▶ WHAT TO WORK ON
A single figure is the whole answer: the number of lines in the entries that contain "مونیخ".

[Records from a data source]
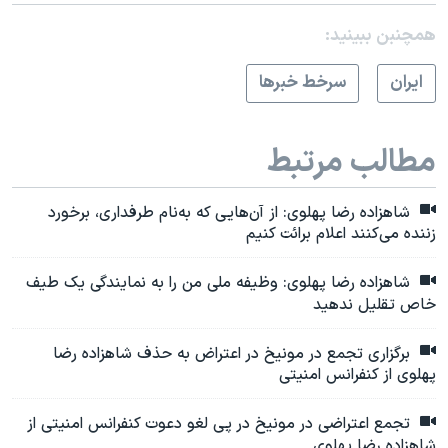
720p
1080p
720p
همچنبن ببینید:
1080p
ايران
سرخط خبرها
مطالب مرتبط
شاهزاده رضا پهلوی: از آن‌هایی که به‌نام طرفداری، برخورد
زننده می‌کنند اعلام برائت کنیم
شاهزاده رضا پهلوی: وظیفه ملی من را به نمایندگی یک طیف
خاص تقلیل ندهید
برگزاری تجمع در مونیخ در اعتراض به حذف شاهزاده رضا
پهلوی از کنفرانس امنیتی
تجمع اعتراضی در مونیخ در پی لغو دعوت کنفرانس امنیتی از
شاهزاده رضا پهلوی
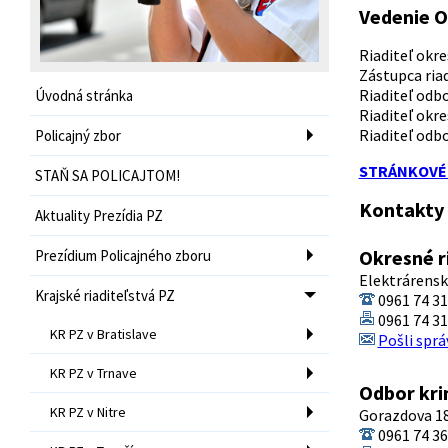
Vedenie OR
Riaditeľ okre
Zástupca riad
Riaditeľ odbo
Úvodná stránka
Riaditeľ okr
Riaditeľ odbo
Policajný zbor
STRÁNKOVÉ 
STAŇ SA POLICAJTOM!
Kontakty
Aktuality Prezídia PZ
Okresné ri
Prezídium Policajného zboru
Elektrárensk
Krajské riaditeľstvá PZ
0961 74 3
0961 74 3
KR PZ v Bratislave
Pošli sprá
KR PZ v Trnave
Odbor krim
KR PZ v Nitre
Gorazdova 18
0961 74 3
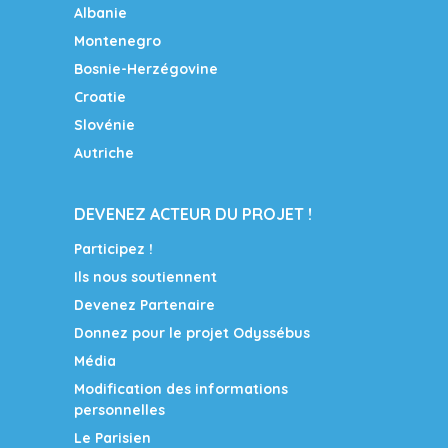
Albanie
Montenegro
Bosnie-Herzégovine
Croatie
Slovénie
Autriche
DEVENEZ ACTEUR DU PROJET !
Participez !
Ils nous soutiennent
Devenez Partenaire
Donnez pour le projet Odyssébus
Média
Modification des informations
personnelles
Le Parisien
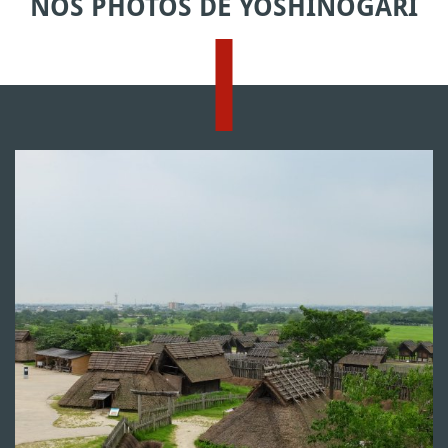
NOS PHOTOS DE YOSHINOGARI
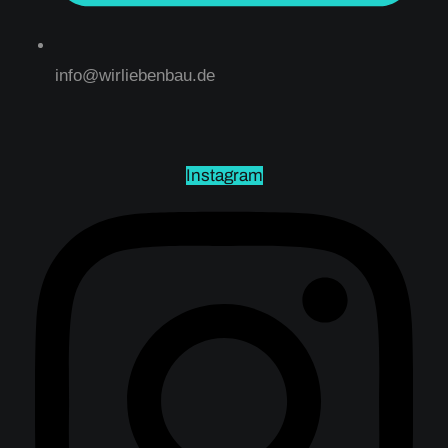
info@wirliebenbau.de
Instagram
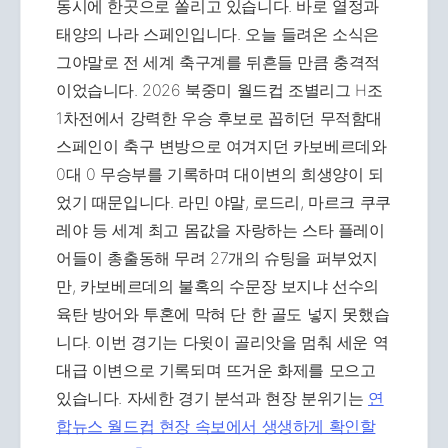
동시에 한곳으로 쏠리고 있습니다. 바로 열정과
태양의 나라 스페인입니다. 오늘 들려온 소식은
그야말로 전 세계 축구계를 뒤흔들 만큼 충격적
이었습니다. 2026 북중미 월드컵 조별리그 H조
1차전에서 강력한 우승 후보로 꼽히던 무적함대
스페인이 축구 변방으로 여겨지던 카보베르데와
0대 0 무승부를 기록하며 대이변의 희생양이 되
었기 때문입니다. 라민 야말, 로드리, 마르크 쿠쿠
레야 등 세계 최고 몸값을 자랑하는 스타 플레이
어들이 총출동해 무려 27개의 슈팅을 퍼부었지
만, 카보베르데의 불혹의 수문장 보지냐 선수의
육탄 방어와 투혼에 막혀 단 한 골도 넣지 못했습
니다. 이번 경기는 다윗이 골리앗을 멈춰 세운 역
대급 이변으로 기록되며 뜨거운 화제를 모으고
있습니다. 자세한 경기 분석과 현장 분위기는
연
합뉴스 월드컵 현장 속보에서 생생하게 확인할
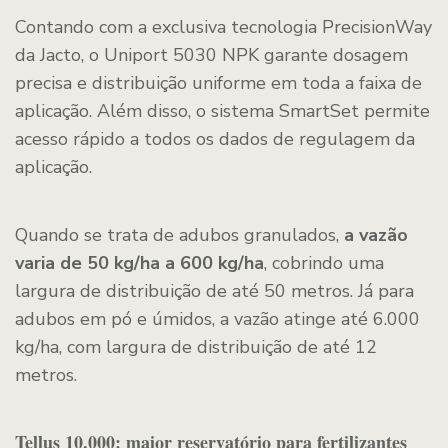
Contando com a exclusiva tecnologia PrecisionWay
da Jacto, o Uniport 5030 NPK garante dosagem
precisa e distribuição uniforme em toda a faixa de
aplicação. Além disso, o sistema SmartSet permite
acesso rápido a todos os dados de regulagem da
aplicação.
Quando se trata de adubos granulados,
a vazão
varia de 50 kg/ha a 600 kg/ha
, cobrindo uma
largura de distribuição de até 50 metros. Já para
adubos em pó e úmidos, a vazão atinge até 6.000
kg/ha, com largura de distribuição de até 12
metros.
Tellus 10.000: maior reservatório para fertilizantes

▶ TASK ANSWER
2